#### Material supplied:

####################

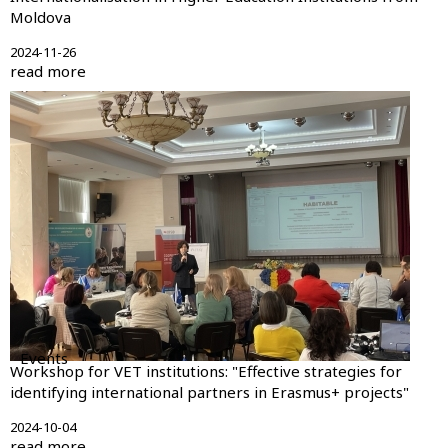
Moldova
2024-11-26
read more
Events
Workshop for VET institutions: "Effective strategies for
identifying international partners in Erasmus+ projects"
2024-10-04
read more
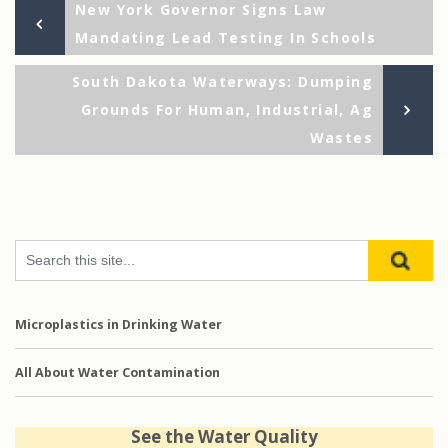
Previous
Post
New York Governor Signs Law
Post
Mandating Lead Testing In Schools
navigation
Ne
South Dakota Waterways: Dumping
Po
Grounds For Human, Industrial, Ag
Wastes
Microplastics in Drinking Water
All About Water Contamination
See the Water Quality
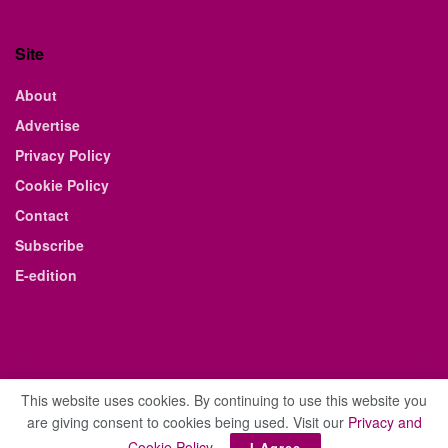
Site
About
Advertise
Privacy Policy
Cookie Policy
Contact
Subscribe
E-edition
This website uses cookies. By continuing to use this website you
are giving consent to cookies being used. Visit our
Privacy and
© 2021 The Business Weekly & Review. All Rights Reserved.
Cookie Policy
.
I Agree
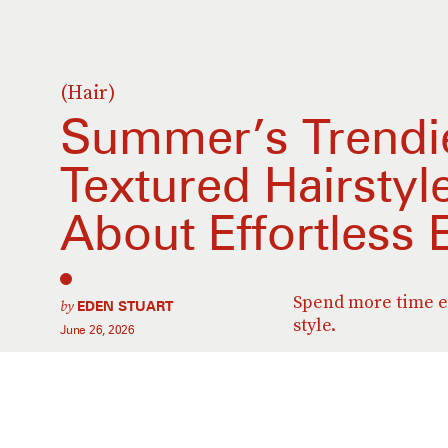
(Hair)
Summer’s Trendie
Textured Hairstyle
About Effortless 
Spend more time en
by
EDEN STUART
style.
June 26, 2026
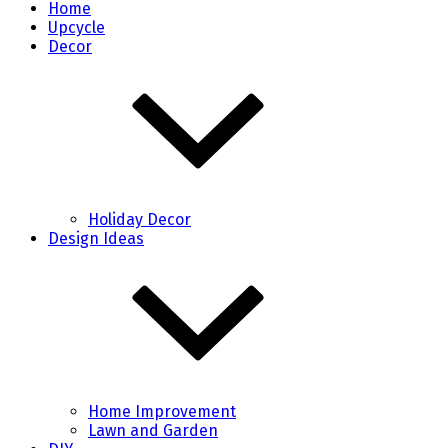
Home
Upcycle
Decor
Holiday Decor
Design Ideas
Home Improvement
Lawn and Garden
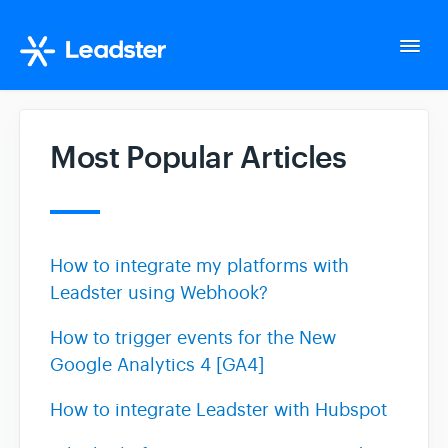
Togg
Navi
Home
Most Popular Articles
Tutorials
AI Assistant
How to integrate my platforms with
Leadster using Webhook?
Integrations
How to trigger events for the New
Google Analytics 4 [GA4]
Improving Conversion Rate
How to integrate Leadster with Hubspot
FAQ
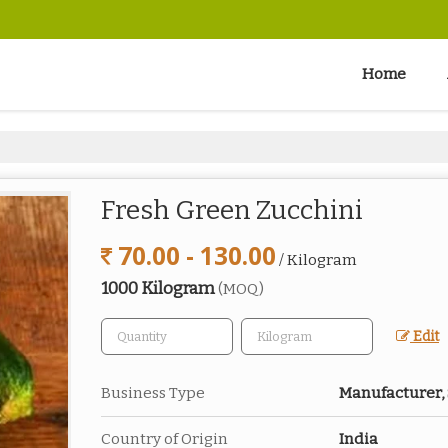
Home
Fresh Green Zucchini
70.00 - 130.00
/ Kilogram
1000 Kilogram
(MOQ)
Edit
Business Type
Manufacturer,
Country of Origin
India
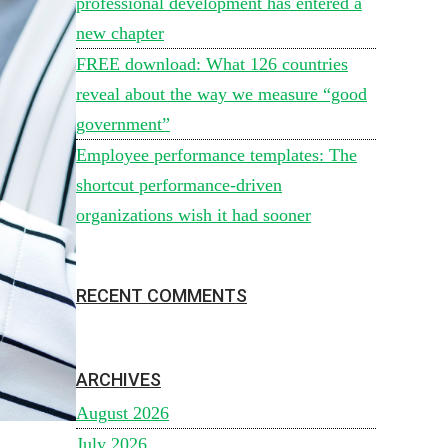
professional development has entered a
new chapter
FREE download: What 126 countries
reveal about the way we measure “good
government”
Employee performance templates: The
shortcut performance-driven
organizations wish it had sooner
RECENT COMMENTS
ARCHIVES
August 2026
July 2026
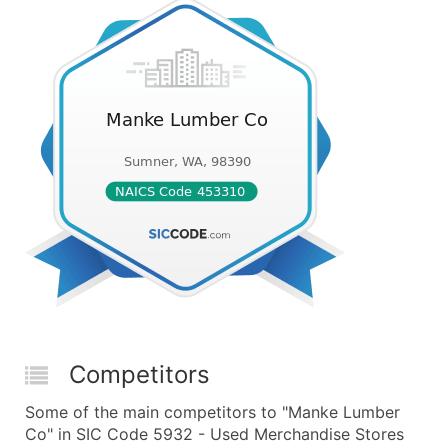
Competitors
Some of the main competitors to "Manke Lumber
Co" in SIC Code 5932 - Used Merchandise Stores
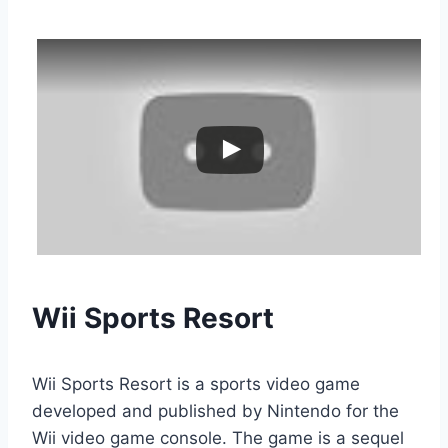
Wii Sports Resort
Wii Sports Resort is a sports video game
developed and published by Nintendo for the
Wii video game console. The game is a sequel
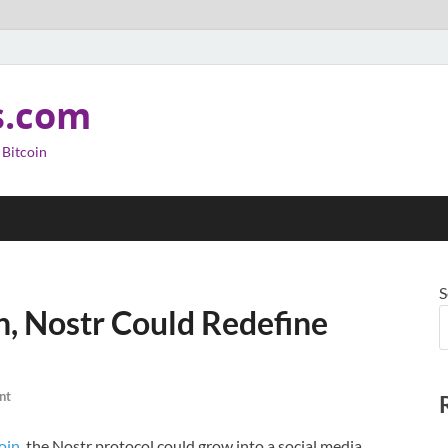
s.com
 Bitcoin
S
n, Nostr Could Redefine
nt
oin
, the Nostr protocol could grow into a social media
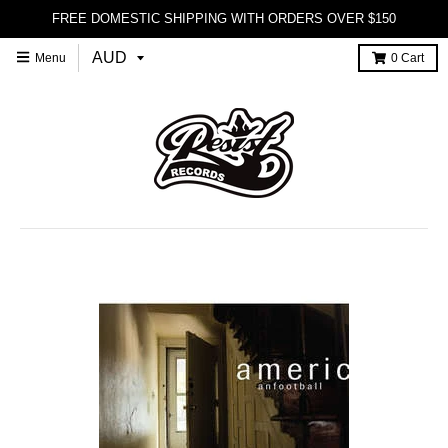
FREE DOMESTIC SHIPPING WITH ORDERS OVER $150
Menu
0
Cart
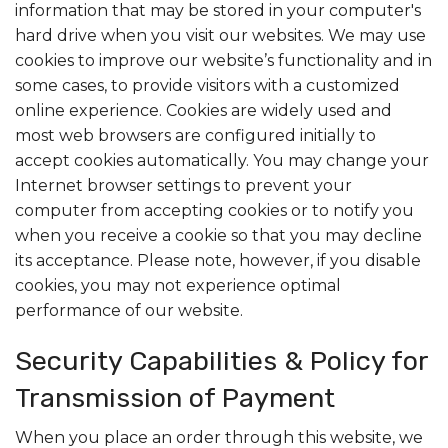
information that may be stored in your computer's
hard drive when you visit our websites. We may use
cookies to improve our website’s functionality and in
some cases, to provide visitors with a customized
online experience. Cookies are widely used and
most web browsers are configured initially to
accept cookies automatically. You may change your
Internet browser settings to prevent your
computer from accepting cookies or to notify you
when you receive a cookie so that you may decline
its acceptance. Please note, however, if you disable
cookies, you may not experience optimal
performance of our website.
Security Capabilities & Policy for
Transmission of Payment
When you place an order through this website, we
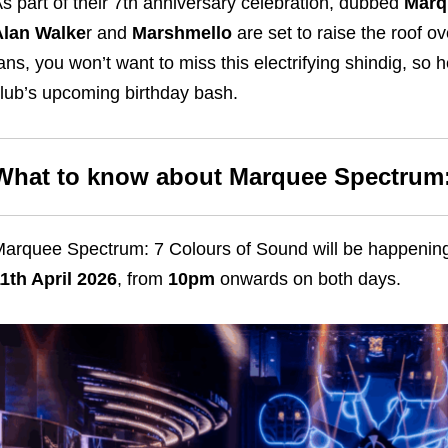
s part of their 7th anniversary celebration, dubbed
Marq
Alan Walke
r and
Marshmello
are set to raise the roof o
ans, you won’t want to miss this electrifying shindig, so 
lub’s upcoming birthday bash.
What to know about Marquee Spectrum:
arquee Spectrum: 7 Colours of Sound will be happeni
1th April 2026
, from
10pm
onwards on both days.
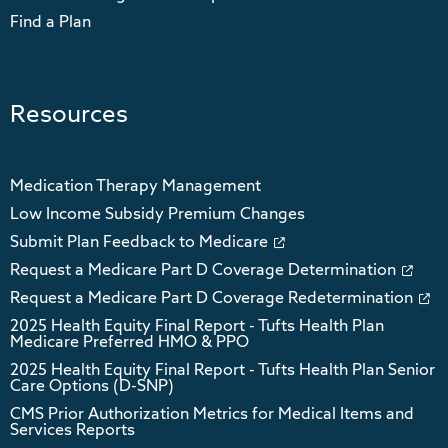
Find a Plan
Resources
Medication Therapy Management
Low Income Subsidy Premium Changes
Submit Plan Feedback to Medicare
Request a Medicare Part D Coverage Determination
Request a Medicare Part D Coverage Redetermination
2025 Health Equity Final Report - Tufts Health Plan
Medicare Preferred HMO & PPO
2025 Health Equity Final Report - Tufts Health Plan Senior
Care Options (D-SNP)
CMS Prior Authorization Metrics for Medical Items and
Services Reports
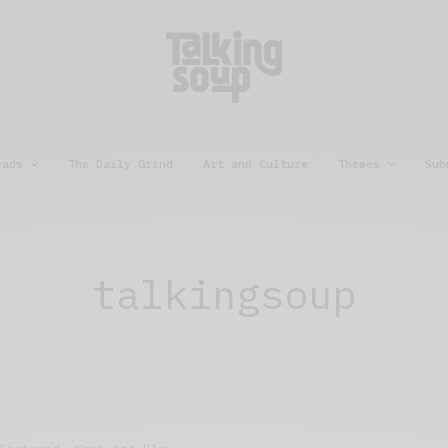
eads
The Daily Grind
Art and Culture
Themes
Sub
talkingsoup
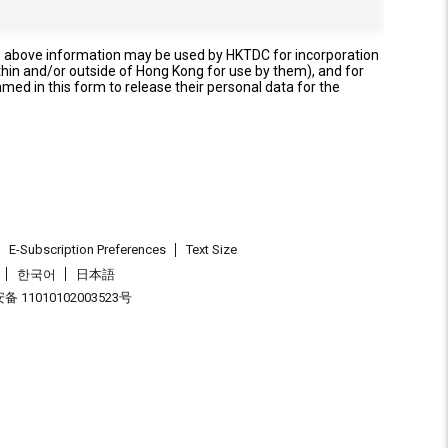
e above information may be used by HKTDC for incorporation
thin and/or outside of Hong Kong for use by them), and for
named in this form to release their personal data for the
E-Subscription Preferences
Text Size
한국어
日本語
 11010102003523号
.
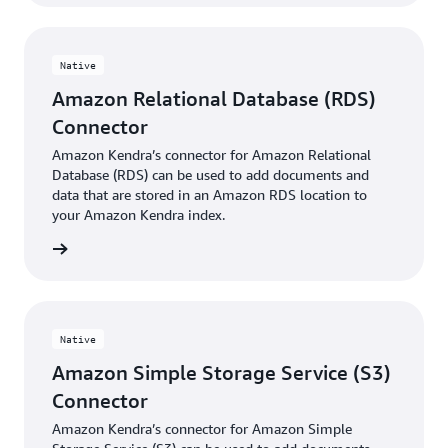
Native
Amazon Relational Database (RDS)
Connector
Amazon Kendra’s connector for Amazon Relational
Database (RDS) can be used to add documents and
data that are stored in an Amazon RDS location to
your Amazon Kendra index.
 More »
Native
Amazon Simple Storage Service (S3)
Connector
Amazon Kendra’s connector for Amazon Simple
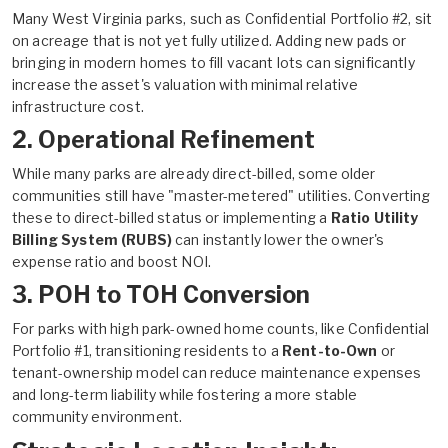
Many West Virginia parks, such as Confidential Portfolio #2, sit
on acreage that is not yet fully utilized. Adding new pads or
bringing in modern homes to fill vacant lots can significantly
increase the asset's valuation with minimal relative
infrastructure cost.
2. Operational Refinement
While many parks are already direct-billed, some older
communities still have "master-metered" utilities. Converting
these to direct-billed status or implementing a
Ratio Utility
Billing System (RUBS)
can instantly lower the owner's
expense ratio and boost NOI.
3. POH to TOH Conversion
For parks with high park-owned home counts, like Confidential
Portfolio #1, transitioning residents to a
Rent-to-Own
or
tenant-ownership model can reduce maintenance expenses
and long-term liability while fostering a more stable
community environment.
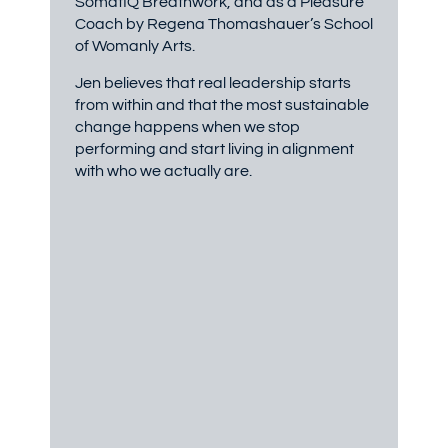
SomatIQ Breathwork, and as a Pleasure
Coach by Regena Thomashauer’s School
of Womanly Arts.
Jen believes that real leadership starts
from within and that the most sustainable
change happens when we stop
performing and start living in alignment
with who we actually are.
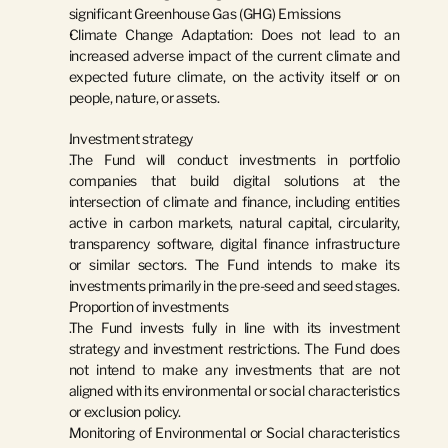
significant Greenhouse Gas (GHG) Emissions
Climate Change Adaptation:
 Does not lead to an 
increased adverse impact of the current climate and 
expected future climate, on the activity itself or on 
people, nature, or assets.
Investment strategy
The Fund will conduct investments in portfolio 
companies that build digital solutions at the 
intersection of climate and finance, including entities 
active in carbon markets, natural capital, circularity, 
transparency software, digital finance infrastructure 
or similar sectors. The Fund intends to make its 
investments primarily in the pre-seed and seed stages.
Proportion of investments
The Fund invests fully in line with its investment 
strategy and investment restrictions. The Fund does 
not intend to make any investments that are not 
aligned with its environmental or social characteristics 
or exclusion policy.
Monitoring of Environmental or Social characteristics 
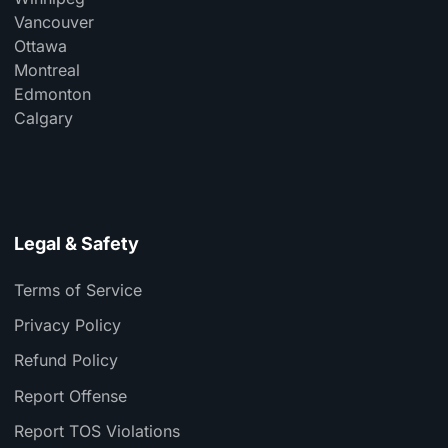
Vancouver
Ottawa
Montreal
Edmonton
Calgary
Legal & Safety
Terms of Service
Privacy Policy
Refund Policy
Report Offense
Report TOS Violations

####################

#### Work request:
What do the entries above read from the line containing "active in carbon" through the line containing "Legal & Safety"? Output those lines exactly, both ends included, with the pictures left out.

#### Answer area:
active in carbon markets, natural capital, circularity, 
transparency software, digital finance infrastructure 
or similar sectors. The Fund intends to make its 
investments primarily in the pre-seed and seed stages.
Proportion of investments
The Fund invests fully in line with its investment 
strategy and investment restrictions. The Fund does 
not intend to make any investments that are not 
aligned with its environmental or social characteristics 
or exclusion policy.
Monitoring of Environmental or Social characteristics 
Vancouver
Ottawa
Montreal
Edmonton
Calgary
Legal & Safety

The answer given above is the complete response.